The girls drew closer, and Speed saw that Miss Blake was pale.

"I wouldn't have allowed it for a minute. Now, of course, I'm going to call it off."

"Oh, Jack, dear, you simply can't!" exclaimed his sister. "You've no idea the state the boys are in."

"They'll never let you, Chapin," supplemented Fresno.

The master laughed shortly. "They won't, eh? Who is boss here,
I'd like to know?"

"They've bet a lot of money. And you know how they feel about that phonograph."
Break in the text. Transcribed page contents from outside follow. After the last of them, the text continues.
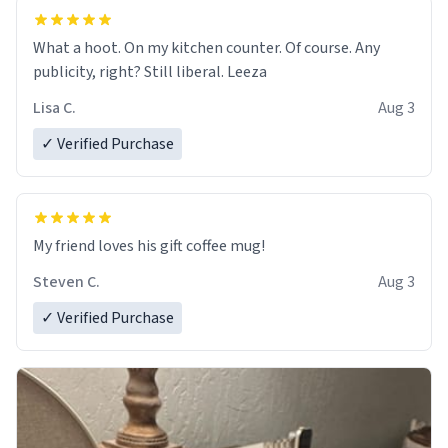
What a hoot. On my kitchen counter. Of course. Any
publicity, right? Still liberal. Leeza
Lisa C.
Aug 3
✓ Verified Purchase
My friend loves his gift coffee mug!
Steven C.
Aug 3
✓ Verified Purchase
"It's the most idiotic thing I ever heard of. Whatever possessed you, Wally? If the men make a row, I'll have to smuggle you and Glass over to the railroad to-night."

"I'm for that," came the voice of Larry.

"I suppose it's all my fault," Miss Blake began wretchedly, whereat the object of their general solicitude took on an aspect of valor.

"Say, what is all this fuss about? I don't want to be smuggled anywhere, thank you!"

"I may not be able to square my men," Chapin reiterated. "It may have gone too far."

"Square! Square! Why should you do any squaring? I'm not going to run-away." Miss Blake clasped her hands and breathed a sigh. "I've got to stay here and run a foot-race to-morrow."

"Don't be a fool, Wally!" Covington added his voice to the others.

Speed whirled angrily. "I don't need your advice—convict!" The champion hobbled hastily out of range. "I know what I'm doing. I'm going to run to-morrow, and I stand a good chance to win."

Mr. Fresno, if he had been a girl, would have been said to have giggled.

"All right, Dearie! I'll bet you five hundred dollars—" as there emerged from the darkness, whence they had approached unseen, Stover, and behind him the other men.

"Evenin'! What's all the excitement?" greeted the leader, softly.

The master of the ranch stepped forward.

"See here, Bill, I'm sorry, but I won't stand for this foot- race."

"Why not?" queried the foreman.

"I just won't, that's all. You'll have to call it off."

"I'm sorry, too."

"You refuse?" The owner spoke ominously.

"You bet he does!" Willie pushed himself forward. "This foot-race is ordained, and it comes off on time. I make bold to inquire if you're talkin' for our runner?"

"Gentlemen, I can only say to you that for myself I want to run!" declared Speed.

"Then you'll run."

"I refuse to allow it," Chapin declared, and instantly there was an angry murmur; but before it could take definite form, Speed spoke up with equal decisiveness.

"You can't refuse to let me run, Jack. There are reasons"—he searched Miss Blake's countenance—"why I must run—and win. And win I shall!" Turning, he stalked away into the darkness, and there followed him a shout of approbation from the ranchmen.

Jack Chapin threw up his hands.

"I've done my best."

"The man's mad!" cried Covington, but Fresno was nearer the truth. "Nothing of the sort," he remarked, and struck a match; "he's bluffing!"

As for Helen Blake, she shook her fair head and smiled into the night.

"You are all wrong," she said. "I know!"